Mapping DNN Embedding Manifolds for Network Generalization Prediction
This addresses the challenge of deploying DNNs in safety-critical, unconstrained environments such as self-driving vehicles and medical imaging, offering a novel approach for generalization prediction.
The paper tackles the problem of predicting how deep neural networks (DNNs) will generalize to new operating domains without requiring labeled data or domain knowledge, achieving state-of-the-art results in 13 out of 15 tasks for applications like pedestrian and melanoma classification.

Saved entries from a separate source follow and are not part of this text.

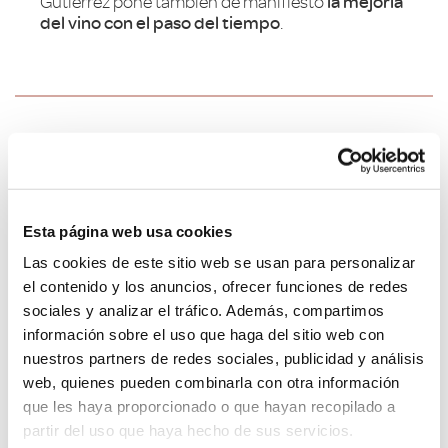
Gutiérrez pone también de manifiesto
la mejoría
del vino con el paso del tiempo
.
Síguenos en Instagram
Esta página web usa cookies
Las cookies de este sitio web se usan para personalizar
el contenido y los anuncios, ofrecer funciones de redes
sociales y analizar el tráfico. Además, compartimos
información sobre el uso que haga del sitio web con
nuestros partners de redes sociales, publicidad y análisis
web, quienes pueden combinarla con otra información
que les haya proporcionado o que hayan recopilado a
partir del uso que haya hecho de sus servicios.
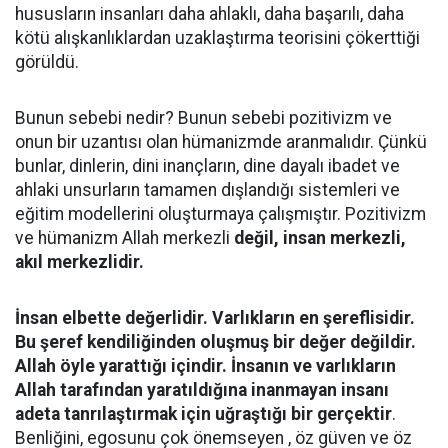
hususların insanları daha ahlaklı, daha başarılı, daha
kötü alışkanlıklardan uzaklaştırma teorisini çökerttiği
görüldü.
Bunun sebebi nedir? Bunun sebebi pozitivizm ve
onun bir uzantısı olan hümanizmde aranmalıdır. Çünkü
bunlar, dinlerin, dini inançların, dine dayalı ibadet ve
ahlaki unsurların tamamen dışlandığı sistemleri ve
eğitim modellerini oluşturmaya çalışmıştır. Pozitivizm
ve hümanizm Allah merkezli
değil, insan merkezli,
akıl merkezlidir.
İnsan elbette değerlidir. Varlıkların en şereflisidir.
Bu şeref kendiliğinden oluşmuş bir değer değildir.
Allah öyle yarattığı içindir. İnsanın ve varlıkların
Allah tarafından yaratıldığına inanmayan insanı
adeta tanrılaştırmak için uğraştığı bir gerçektir
.
Benliğini, egosunu çok önemseyen , öz güven ve öz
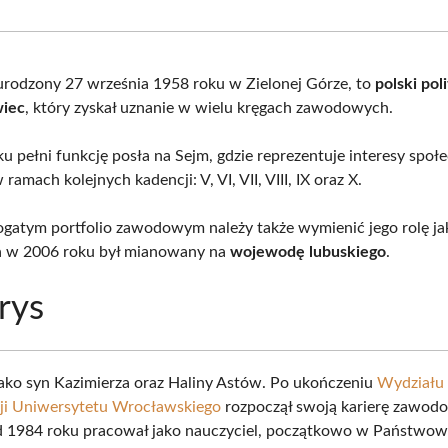
Facebook
X
Pinterest
What
(Twitter)
urodzony 27 września 1958 roku w Zielonej Górze, to
polski pol
iec
, który zyskał uznanie w wielu kręgach zawodowych.
 pełni funkcję posła na Sejm, gdzie reprezentuje interesy społe
 ramach kolejnych kadencji: V, VI, VII, VIII, IX oraz X.
atym portfolio zawodowym należy także wymienić jego rolę j
 a w 2006 roku był mianowany na
wojewodę lubuskiego
.
rys
 jako syn Kazimierza oraz Haliny Astów. Po ukończeniu
Wydziału 
ji Uniwersytetu Wrocławskiego
rozpoczął swoją karierę zawod
Od 1984 roku pracował jako nauczyciel, początkowo w Państw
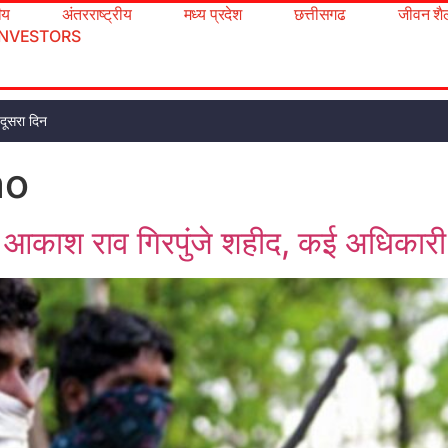
रीय
अंतरराष्ट्रीय
मध्य प्रदेश
छत्तीसगढ
जीवन शै
INVESTORS
 दूसरा दिन
ao
SP आकाश राव गिरपुंजे शहीद, कई अधिकार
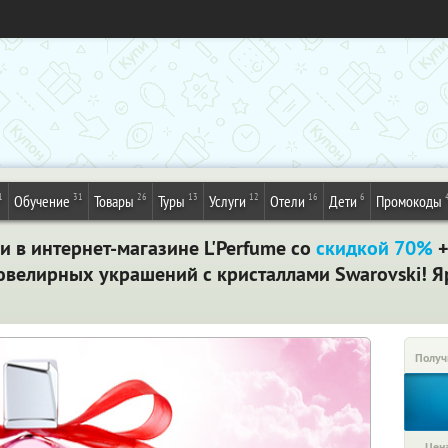
1
31
26
13
12
16
6
Обучение
Товары
Туры
Услуги
Отели
Дети
Промокоды
в интернет-магазине L'Perfume со
скидкой 70%
ювелирных украшений с кристаллами Swarovski! Я
Получ
Цена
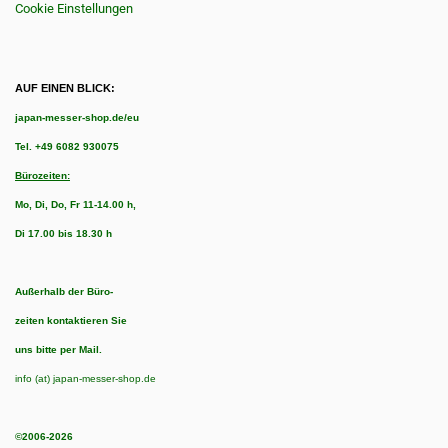
Cookie Einstellungen
AUF EINEN BLICK:
japan-messer-shop.de/eu
Tel.
+49 6082 930075
Bürozeiten:
Mo, Di, Do, Fr 11-14.00 h,
Di 17.00 bis 18.30 h
Außerhalb der Büro-
zeiten kontaktieren Sie
uns bitte per Mail.
info (at) japan-messer-shop.de
©2006-2026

Understanding Deep Neural Network (DNN) performance in changing conditions is essential for deploying DNNs in safety critical applications with unconstrained environments, e.g., perception for self-driving vehicles or medical image analysis. Recently, the task of Network Generalization Prediction (NGP) has been proposed to predict how a DNN will generalize in a new operating domain. Previous NGP approaches have relied on labeled metadata and known distributions for the new operating domains. In this study, we propose the first NGP approach that predicts DNN performance based solely on how unlabeled images from an external operating domain map in the DNN embedding space. We demonstrate this technique for pedestrian, melanoma, and animal classification tasks and show state of the art NGP in 13 of 15 NGP tasks without requiring domain knowledge. Additionally, we show that our NGP embedding maps can be used to identify misclassified images when the DNN performance is poor.